Regex back-reference semantics and performance

I noticed that some of the slowest cases in Joel's regex test corpus
had issues with back-reference matching, and along the way to fixing
that discovered what seems to me to be a bug in the engine's handling
of back-references. To wit, what should happen if a back-reference
is to a subexpression that contains constraints? A simple example is

SELECT regexp_match('foof', '(^f)o*\1');

To my mind, the back reference is only chartered to match the literal
characters matched by the referenced subexpression. Here, since that
expression matches "f", the backref should too, and thus we should get
a match to "foof". Perl gives that answer, anyway; but our existing
code says there's no match. That's because it effectively copies the
constraints within the referenced subexpression, in addition to making
the data comparison. The "^" can't match where the second "f" is, so
we lose.

0001 attached fixes this by stripping constraint arcs out of the NFA
that's applied to the backref subre tree node.

Now, as to the performance issue ... if you load up the data in
"trouble.sql" attached, and do

SELECT regexp_matches(subject, pattern, 'g') FROM trouble;

you'll be waiting a good long time, even with our recent improvements.
(Up to now I hadn't tried the 'g' flag with Joel's test cases, so
I hadn't noticed what a problem this particular example has got.)
The reason for the issue is that the pattern is

(["'`])(?:\\\1|.)*?\1

and the subject string has a mix of " and ' quote characters.
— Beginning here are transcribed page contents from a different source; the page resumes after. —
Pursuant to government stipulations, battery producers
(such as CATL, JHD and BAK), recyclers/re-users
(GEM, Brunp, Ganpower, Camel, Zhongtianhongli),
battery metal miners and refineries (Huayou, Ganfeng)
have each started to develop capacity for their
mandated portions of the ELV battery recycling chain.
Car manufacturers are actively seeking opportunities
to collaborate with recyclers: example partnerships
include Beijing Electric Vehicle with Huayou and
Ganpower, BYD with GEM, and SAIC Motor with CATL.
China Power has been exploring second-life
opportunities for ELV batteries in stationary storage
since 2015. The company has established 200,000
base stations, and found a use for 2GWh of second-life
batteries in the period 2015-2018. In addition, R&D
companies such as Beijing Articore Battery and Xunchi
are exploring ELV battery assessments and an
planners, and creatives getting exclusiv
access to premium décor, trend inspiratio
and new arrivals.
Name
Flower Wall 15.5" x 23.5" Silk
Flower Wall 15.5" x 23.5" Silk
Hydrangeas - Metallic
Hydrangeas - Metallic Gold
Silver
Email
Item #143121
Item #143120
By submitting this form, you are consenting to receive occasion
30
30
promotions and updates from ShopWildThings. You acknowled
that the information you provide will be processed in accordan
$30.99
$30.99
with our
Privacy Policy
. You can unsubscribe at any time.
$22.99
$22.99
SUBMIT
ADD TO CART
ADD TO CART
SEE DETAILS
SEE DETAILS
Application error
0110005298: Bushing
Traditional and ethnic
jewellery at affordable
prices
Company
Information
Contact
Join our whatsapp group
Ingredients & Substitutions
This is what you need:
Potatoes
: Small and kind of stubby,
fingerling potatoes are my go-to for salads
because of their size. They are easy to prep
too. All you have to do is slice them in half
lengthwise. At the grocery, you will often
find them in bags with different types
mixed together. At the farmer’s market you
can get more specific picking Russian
As
currently implemented, our engine tries to resolve the match at
any substring ending in either " or ', since the NFA created for
the backref can match either. That leads to O(N^2) time wasted
trying to verify wrong matches.

I realized that this could be improved by replacing the NFA/DFA
match step for a backref node with a string literal match, if the
backreference match string is already known at the time we try
to apply the NFA/DFA. That's not a panacea, but it helps in most
simple cases including this one. The way to visualize what is
happening is that we have a tree of binary concatenation nodes:

concat
/ \
capture concat
/ \
other stuff backref

Each concat node performs fast NFA/DFA checks on both its children
before recursing to the children to make slow exact checks. When we
recurse to the capture node, it records the actual match substring,
so now we know whether the capture is " or '. Then, when we recurse
to the lower concat node, the capture is available while it makes
NFA/DFA checks for its two children; so it will never mistakenly
guess that its second child matches a substring it doesn't, and
thus it won't try to do exact checking of the "other stuff" on a
match that's bound to fail later.

So this works as long as the tree of concat nodes is right-deep,
which fortunately is the normal case. It won't help if we have
a left-deep tree:

concat
/ \
concat backref
/ \
capture other stuff

because the upper concat node will do its NFA/DFA check on the backref
node before recursing to its left child, where the capture will occur.
But to get that tree, you have to have written extra parentheses:

((capture)otherstuff)\2

I don't see a way to improve that situation, unless perhaps with
massive rejiggering of the regex execution engine. But 0002 attached
does help a lot in the simple case.

(BTW, the connection between 0001 and 0002 is that if we want to keep
the existing semantics that a backref enforces constraints, 0002
doesn't work, since it won't do that.)

regards, tom lane